### Problem statement
Give back every record verbatim, but not the pictures.

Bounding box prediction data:
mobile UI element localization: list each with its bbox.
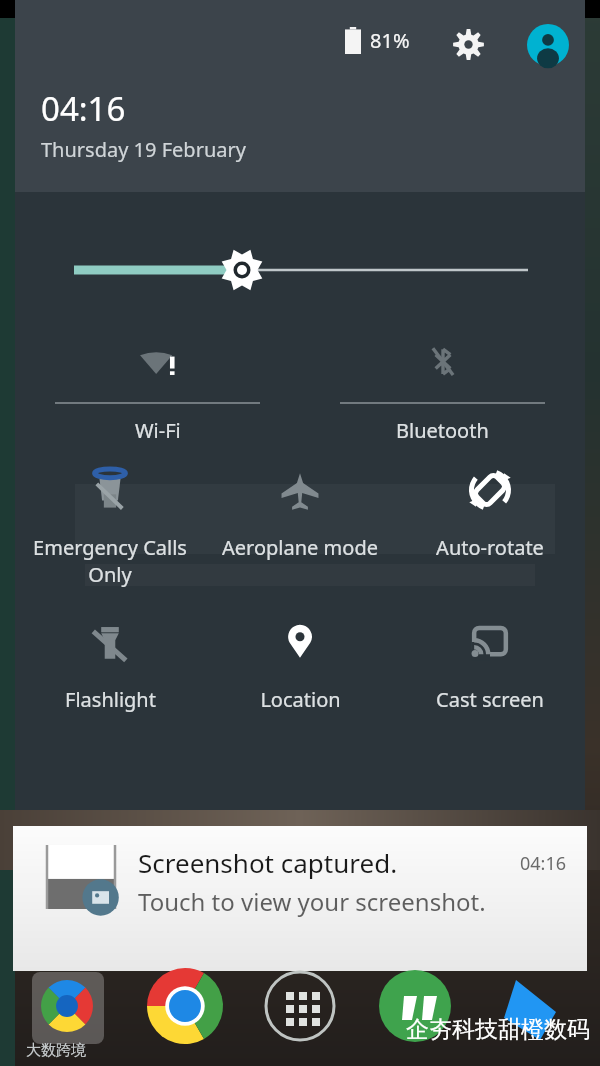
button[interactable]: Cast screen [395, 608, 585, 754]
staticText: 大数跨境 [26, 1041, 86, 1060]
button[interactable]: Bluetooth [300, 326, 585, 456]
staticText: Auto-rotate [436, 534, 544, 561]
button[interactable]: Screenshot captured. [13, 826, 587, 971]
staticText: 04:16 [41, 86, 126, 131]
button[interactable]: Settings [446, 22, 490, 66]
staticText: Cast screen [436, 686, 544, 713]
staticText: Emergency Calls Only [19, 534, 201, 588]
button[interactable]: Brightness [15, 240, 585, 300]
staticText: Thursday 19 February [41, 136, 246, 163]
staticText: Wi-Fi [135, 417, 181, 444]
button[interactable]: Wi-Fi [15, 326, 300, 456]
staticText: Touch to view your screenshot. [138, 885, 486, 918]
staticText: 企夯科技甜橙数码 [406, 1015, 590, 1044]
button[interactable]: Location [205, 608, 395, 754]
button[interactable]: Aeroplane mode [205, 456, 395, 608]
staticText: Flashlight [65, 686, 156, 713]
staticText: 81% [370, 27, 410, 54]
staticText: Screenshot captured. [138, 845, 398, 880]
button[interactable]: Flashlight [15, 608, 205, 754]
button[interactable]: Auto-rotate [395, 456, 585, 608]
staticText: 04:16 [520, 851, 567, 876]
staticText: Aeroplane mode [222, 534, 378, 561]
button[interactable]: Emergency Calls Only [15, 456, 205, 608]
staticText: Location [260, 686, 341, 713]
staticText: Bluetooth [396, 417, 489, 444]
button[interactable]: User profile [526, 23, 570, 67]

### Reply to the exercise
mobile UI element localization: list each with its bbox.
button[interactable]: Cast screen [395, 608, 585, 754]
staticText: 大数跨境 [26, 1041, 86, 1060]
button[interactable]: Bluetooth [300, 326, 585, 456]
staticText: Auto-rotate [436, 534, 544, 561]
button[interactable]: Screenshot captured. [13, 826, 587, 971]
staticText: 04:16 [41, 86, 126, 131]
button[interactable]: Settings [446, 22, 490, 66]
staticText: Cast screen [436, 686, 544, 713]
staticText: Emergency Calls Only [19, 534, 201, 588]
button[interactable]: Brightness [15, 240, 585, 300]
staticText: Thursday 19 February [41, 136, 246, 163]
staticText: Wi-Fi [135, 417, 181, 444]
button[interactable]: Wi-Fi [15, 326, 300, 456]
staticText: Touch to view your screenshot. [138, 885, 486, 918]
staticText: 企夯科技甜橙数码 [406, 1015, 590, 1044]
button[interactable]: Location [205, 608, 395, 754]
button[interactable]: Aeroplane mode [205, 456, 395, 608]
staticText: Flashlight [65, 686, 156, 713]
staticText: 81% [370, 27, 410, 54]
staticText: Screenshot captured. [138, 845, 398, 880]
button[interactable]: Flashlight [15, 608, 205, 754]
button[interactable]: Auto-rotate [395, 456, 585, 608]
staticText: 04:16 [520, 851, 567, 876]
staticText: Aeroplane mode [222, 534, 378, 561]
button[interactable]: Emergency Calls Only [15, 456, 205, 608]
staticText: Location [260, 686, 341, 713]
staticText: Bluetooth [396, 417, 489, 444]
button[interactable]: User profile [526, 23, 570, 67]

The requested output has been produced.